» **RECORD EXTRACTS**:
○ ○ ○ ○

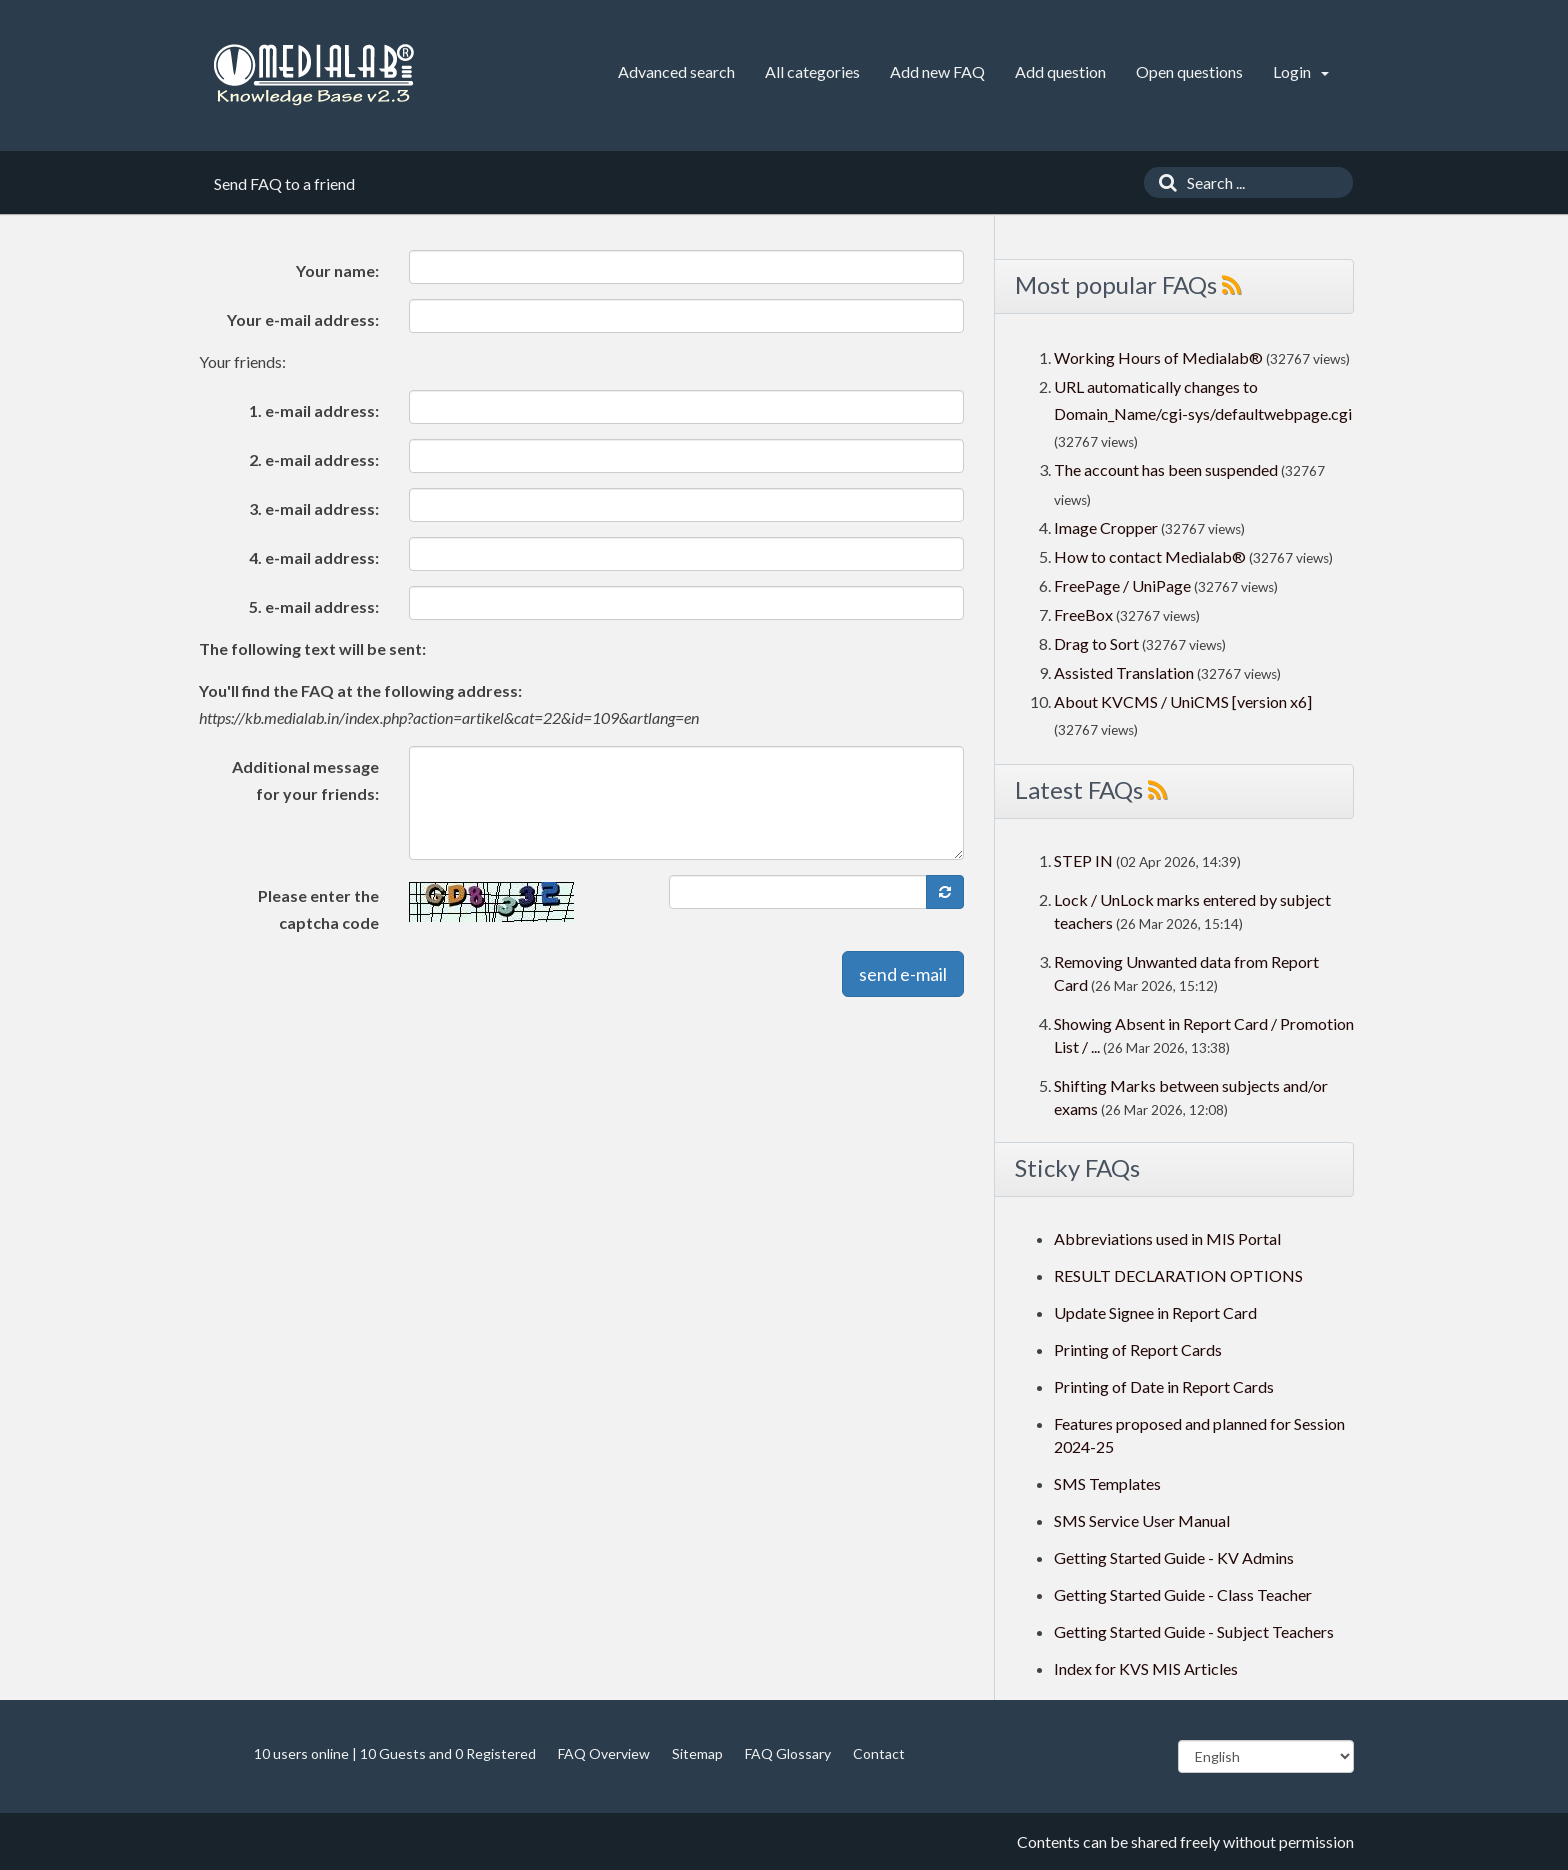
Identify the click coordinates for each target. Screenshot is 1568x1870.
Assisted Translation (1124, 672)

○ ○ ○ ○

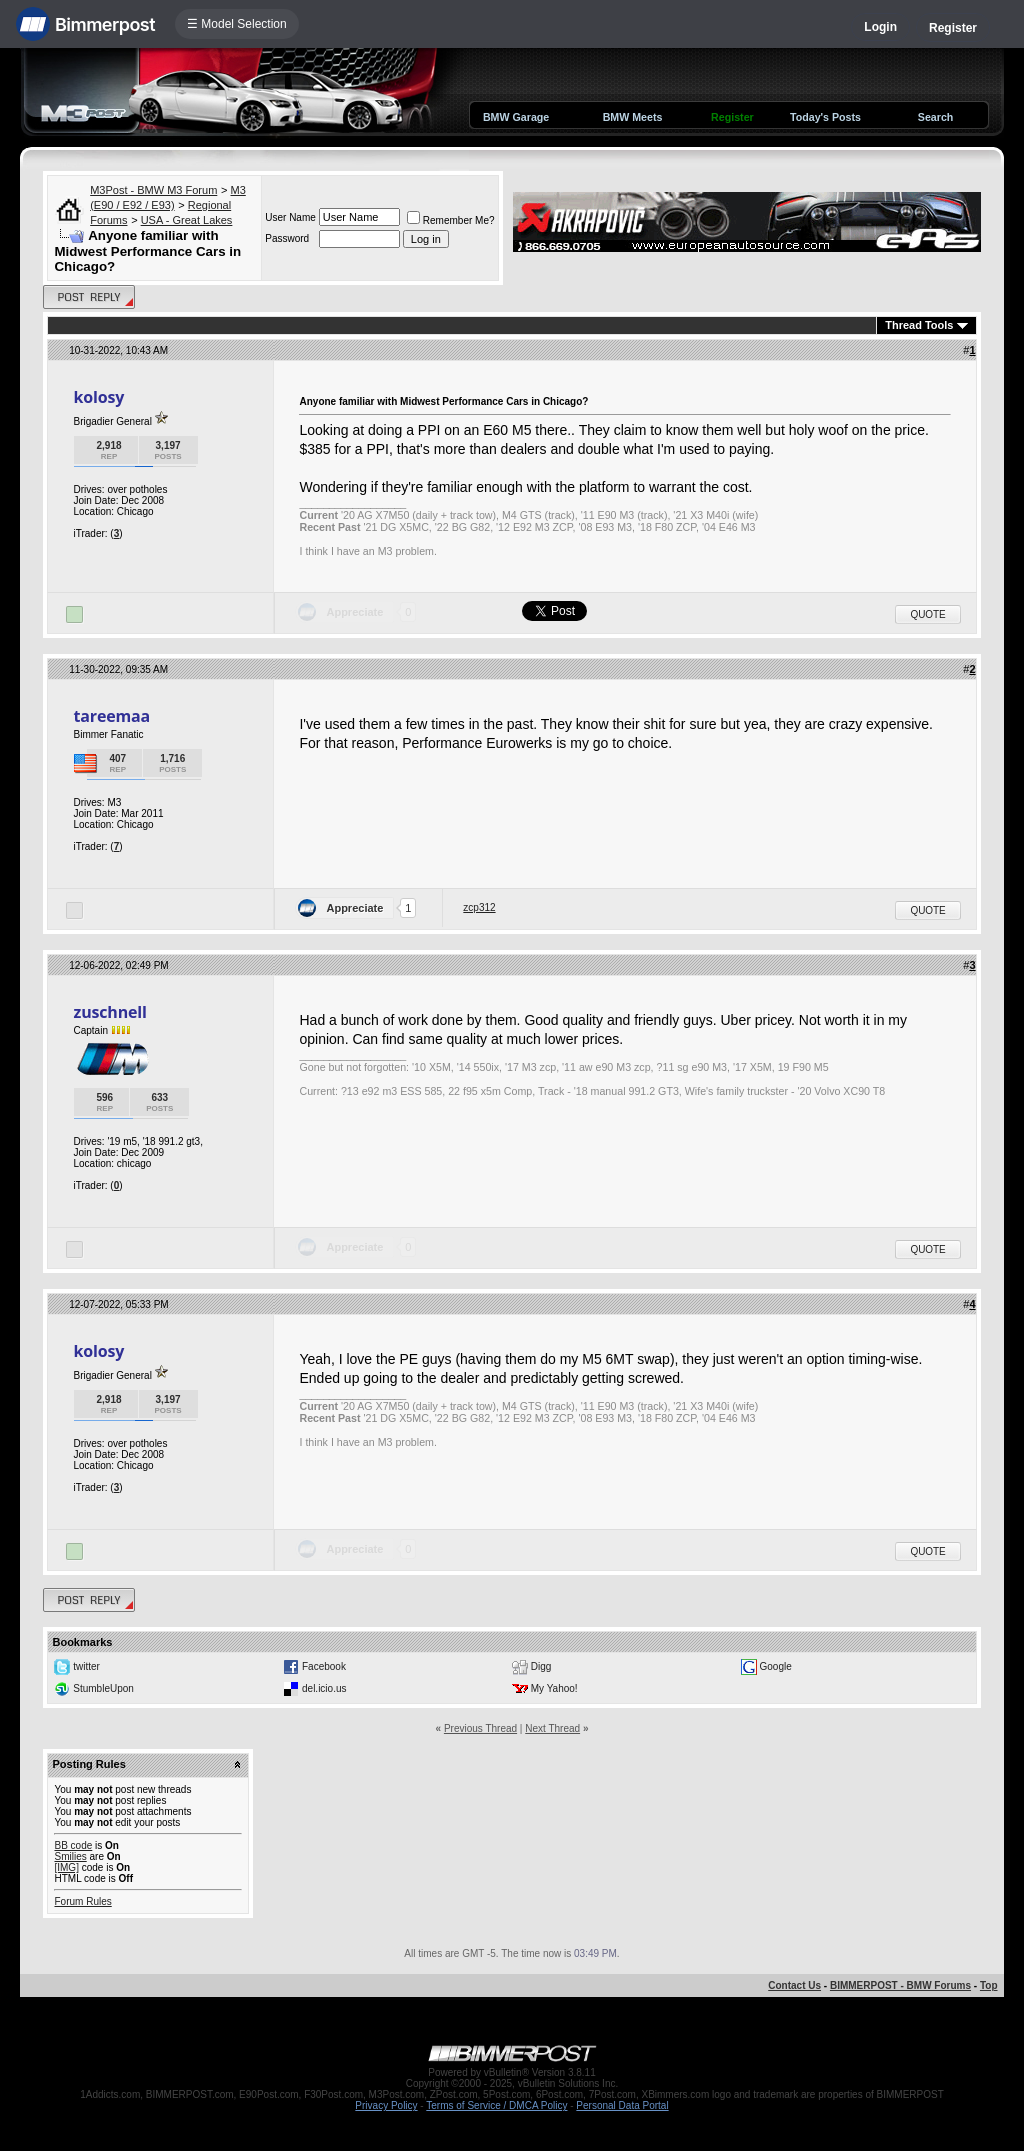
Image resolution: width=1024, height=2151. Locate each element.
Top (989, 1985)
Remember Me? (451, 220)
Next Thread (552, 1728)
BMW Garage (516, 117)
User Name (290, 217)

○ ○ ○ ○

» **WHAT YOU WILL DO**:
Retype only the stretch of lines above starting at the one with "Image resolution: width=1024, height=2151." and stopping at the one with "User Name (290, 217)", exactly as written, with both kept.

» **OUTPUT FOR THIS EXERCISE**:
Image resolution: width=1024, height=2151. Locate each element.
Top (989, 1985)
Remember Me? (451, 220)
Next Thread (552, 1728)
BMW Garage (516, 117)
User Name (290, 217)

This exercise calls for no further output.